Activity: Transcribe all of the data exactly. Omit the pictures.

Source material:
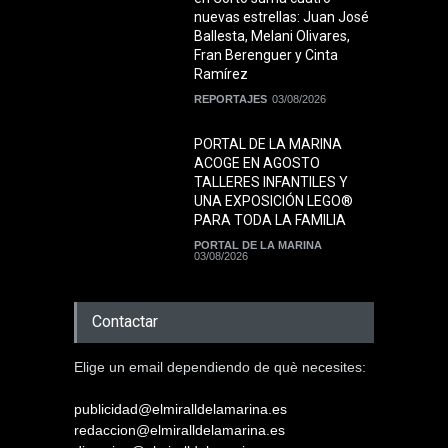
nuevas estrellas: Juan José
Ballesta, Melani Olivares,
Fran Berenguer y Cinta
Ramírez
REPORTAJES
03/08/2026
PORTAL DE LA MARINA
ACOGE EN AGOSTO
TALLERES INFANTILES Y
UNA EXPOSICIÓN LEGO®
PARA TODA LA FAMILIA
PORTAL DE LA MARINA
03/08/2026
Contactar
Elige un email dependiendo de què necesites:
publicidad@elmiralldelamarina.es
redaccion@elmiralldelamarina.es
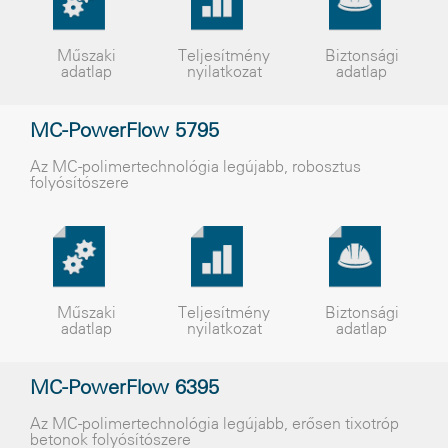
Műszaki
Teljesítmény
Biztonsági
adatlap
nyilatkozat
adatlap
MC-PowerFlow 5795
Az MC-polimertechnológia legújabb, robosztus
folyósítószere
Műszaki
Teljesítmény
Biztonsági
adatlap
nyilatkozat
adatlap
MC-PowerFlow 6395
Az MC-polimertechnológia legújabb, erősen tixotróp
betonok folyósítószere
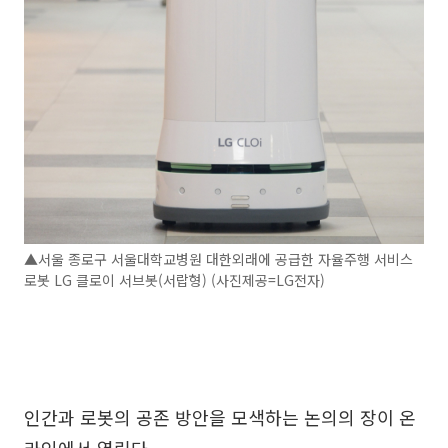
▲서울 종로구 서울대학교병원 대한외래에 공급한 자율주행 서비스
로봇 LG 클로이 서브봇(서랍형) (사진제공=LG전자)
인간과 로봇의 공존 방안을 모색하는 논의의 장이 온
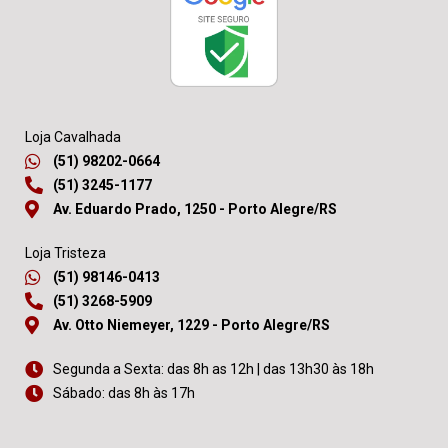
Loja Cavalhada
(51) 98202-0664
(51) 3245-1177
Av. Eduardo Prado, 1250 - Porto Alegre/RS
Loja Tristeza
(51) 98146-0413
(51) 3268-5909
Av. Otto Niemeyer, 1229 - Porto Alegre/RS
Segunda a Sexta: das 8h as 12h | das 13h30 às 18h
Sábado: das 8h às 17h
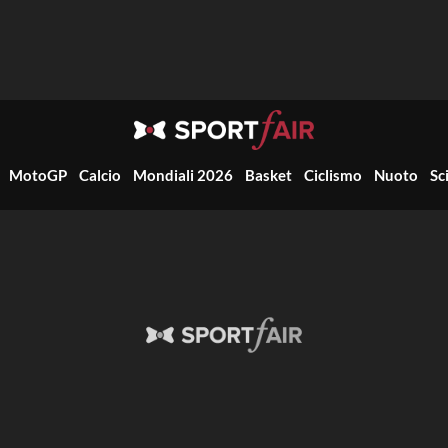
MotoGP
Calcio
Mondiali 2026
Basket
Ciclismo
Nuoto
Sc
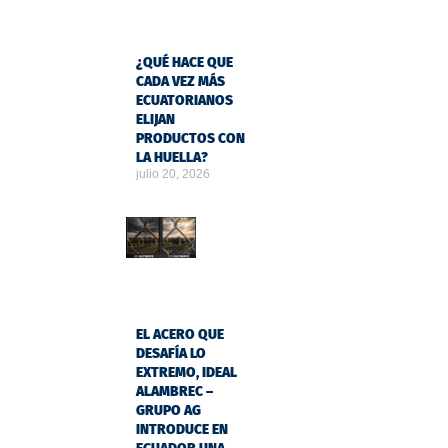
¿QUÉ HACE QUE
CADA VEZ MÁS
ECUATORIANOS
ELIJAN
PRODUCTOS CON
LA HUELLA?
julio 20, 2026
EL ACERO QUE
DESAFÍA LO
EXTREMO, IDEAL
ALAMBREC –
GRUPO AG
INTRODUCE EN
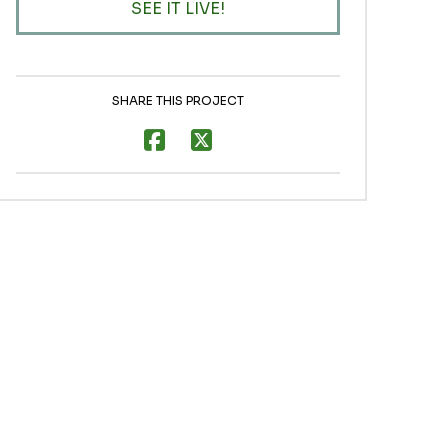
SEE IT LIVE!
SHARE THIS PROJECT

Output of the exercise:
nuevas estrellas: Juan José
Ballesta, Melani Olivares,
Fran Berenguer y Cinta
Ramírez
REPORTAJES
03/08/2026
PORTAL DE LA MARINA
ACOGE EN AGOSTO
TALLERES INFANTILES Y
UNA EXPOSICIÓN LEGO®
PARA TODA LA FAMILIA
PORTAL DE LA MARINA
03/08/2026
Contactar
Elige un email dependiendo de què necesites:
publicidad@elmiralldelamarina.es
redaccion@elmiralldelamarina.es
Műszaki
Teljesítmény
Biztonsági
adatlap
nyilatkozat
adatlap
MC-PowerFlow 5795
Az MC-polimertechnológia legújabb, robosztus
folyósítószere
Műszaki
Teljesítmény
Biztonsági
adatlap
nyilatkozat
adatlap
MC-PowerFlow 6395
Az MC-polimertechnológia legújabb, erősen tixotróp
betonok folyósítószere
▲서울 종로구 서울대학교병원 대한외래에 공급한 자율주행 서비스
로봇 LG 클로이 서브봇(서랍형) (사진제공=LG전자)
인간과 로봇의 공존 방안을 모색하는 논의의 장이 온
Loja Cavalhada
(51) 98202-0664
(51) 3245-1177
Av. Eduardo Prado, 1250 - Porto Alegre/RS
Loja Tristeza
(51) 98146-0413
(51) 3268-5909
Av. Otto Niemeyer, 1229 - Porto Alegre/RS
Segunda a Sexta: das 8h as 12h | das 13h30 às 18h
Sábado: das 8h às 17h
MotoGP
Calcio
Mondiali 2026
Basket
Ciclismo
Nuoto
Sc
¿QUÉ HACE QUE
CADA VEZ MÁS
ECUATORIANOS
ELIJAN
PRODUCTOS CON
LA HUELLA?
julio 20, 2026
EL ACERO QUE
DESAFÍA LO
EXTREMO, IDEAL
ALAMBREC –
GRUPO AG
INTRODUCE EN
SEE IT LIVE!
SHARE THIS PROJECT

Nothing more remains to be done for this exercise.